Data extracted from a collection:

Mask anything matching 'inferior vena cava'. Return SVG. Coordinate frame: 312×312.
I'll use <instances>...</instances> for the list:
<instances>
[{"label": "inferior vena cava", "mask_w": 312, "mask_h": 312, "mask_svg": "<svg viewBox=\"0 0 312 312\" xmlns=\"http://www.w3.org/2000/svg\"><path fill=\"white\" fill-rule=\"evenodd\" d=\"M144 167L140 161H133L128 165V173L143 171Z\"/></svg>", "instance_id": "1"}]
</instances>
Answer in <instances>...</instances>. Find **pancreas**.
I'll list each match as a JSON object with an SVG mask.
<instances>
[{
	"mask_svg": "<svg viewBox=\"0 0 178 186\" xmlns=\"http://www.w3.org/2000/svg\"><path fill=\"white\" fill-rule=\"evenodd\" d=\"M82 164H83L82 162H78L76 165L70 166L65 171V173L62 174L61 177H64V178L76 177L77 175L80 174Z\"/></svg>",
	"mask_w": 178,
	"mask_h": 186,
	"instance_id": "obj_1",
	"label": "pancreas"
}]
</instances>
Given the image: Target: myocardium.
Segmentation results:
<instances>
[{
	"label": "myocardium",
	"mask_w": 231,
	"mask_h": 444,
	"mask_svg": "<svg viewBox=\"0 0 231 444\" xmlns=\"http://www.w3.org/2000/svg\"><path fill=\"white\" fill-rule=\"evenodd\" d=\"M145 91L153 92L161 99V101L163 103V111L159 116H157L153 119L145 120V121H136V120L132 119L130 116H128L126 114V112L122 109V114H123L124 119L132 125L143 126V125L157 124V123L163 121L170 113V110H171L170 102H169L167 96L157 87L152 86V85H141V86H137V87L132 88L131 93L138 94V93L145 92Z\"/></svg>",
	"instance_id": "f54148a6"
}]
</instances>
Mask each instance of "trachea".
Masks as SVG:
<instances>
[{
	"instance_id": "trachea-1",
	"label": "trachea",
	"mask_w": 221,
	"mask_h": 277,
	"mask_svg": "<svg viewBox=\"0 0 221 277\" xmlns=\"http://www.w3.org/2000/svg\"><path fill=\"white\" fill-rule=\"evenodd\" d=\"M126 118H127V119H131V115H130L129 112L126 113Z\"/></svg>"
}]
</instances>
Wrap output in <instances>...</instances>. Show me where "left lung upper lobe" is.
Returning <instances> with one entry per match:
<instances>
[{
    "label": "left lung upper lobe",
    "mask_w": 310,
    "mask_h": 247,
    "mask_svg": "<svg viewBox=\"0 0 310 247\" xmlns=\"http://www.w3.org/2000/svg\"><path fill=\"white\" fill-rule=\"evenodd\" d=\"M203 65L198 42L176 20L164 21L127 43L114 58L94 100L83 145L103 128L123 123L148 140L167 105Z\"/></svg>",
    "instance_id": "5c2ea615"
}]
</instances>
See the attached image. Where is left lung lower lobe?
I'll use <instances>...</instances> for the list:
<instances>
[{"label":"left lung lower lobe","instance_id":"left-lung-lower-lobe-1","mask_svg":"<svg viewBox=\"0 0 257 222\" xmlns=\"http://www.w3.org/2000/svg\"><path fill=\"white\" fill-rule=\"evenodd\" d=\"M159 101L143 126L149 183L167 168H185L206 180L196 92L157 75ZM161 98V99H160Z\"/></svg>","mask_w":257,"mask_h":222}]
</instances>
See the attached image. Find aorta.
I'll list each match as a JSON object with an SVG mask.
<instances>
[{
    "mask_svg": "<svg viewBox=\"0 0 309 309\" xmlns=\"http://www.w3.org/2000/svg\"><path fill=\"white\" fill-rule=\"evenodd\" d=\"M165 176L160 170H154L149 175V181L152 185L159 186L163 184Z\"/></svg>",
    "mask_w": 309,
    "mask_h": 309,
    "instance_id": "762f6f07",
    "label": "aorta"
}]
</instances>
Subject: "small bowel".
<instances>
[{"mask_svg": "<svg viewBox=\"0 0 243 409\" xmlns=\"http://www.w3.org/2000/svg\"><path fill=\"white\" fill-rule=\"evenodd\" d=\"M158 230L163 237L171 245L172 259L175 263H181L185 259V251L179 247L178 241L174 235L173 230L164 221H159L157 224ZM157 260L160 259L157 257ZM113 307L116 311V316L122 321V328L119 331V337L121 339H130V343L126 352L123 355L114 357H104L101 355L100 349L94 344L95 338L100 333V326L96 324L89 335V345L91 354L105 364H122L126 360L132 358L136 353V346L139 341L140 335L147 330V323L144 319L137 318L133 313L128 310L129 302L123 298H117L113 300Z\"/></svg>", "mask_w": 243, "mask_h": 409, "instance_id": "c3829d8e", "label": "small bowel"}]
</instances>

#### WHAT YOU WILL DO
Check each line of the entries, and copy the ones that contain "attached".

#### ANSWER SECTION
See the attached image. Where is left lung lower lobe?
See the attached image. Find aorta.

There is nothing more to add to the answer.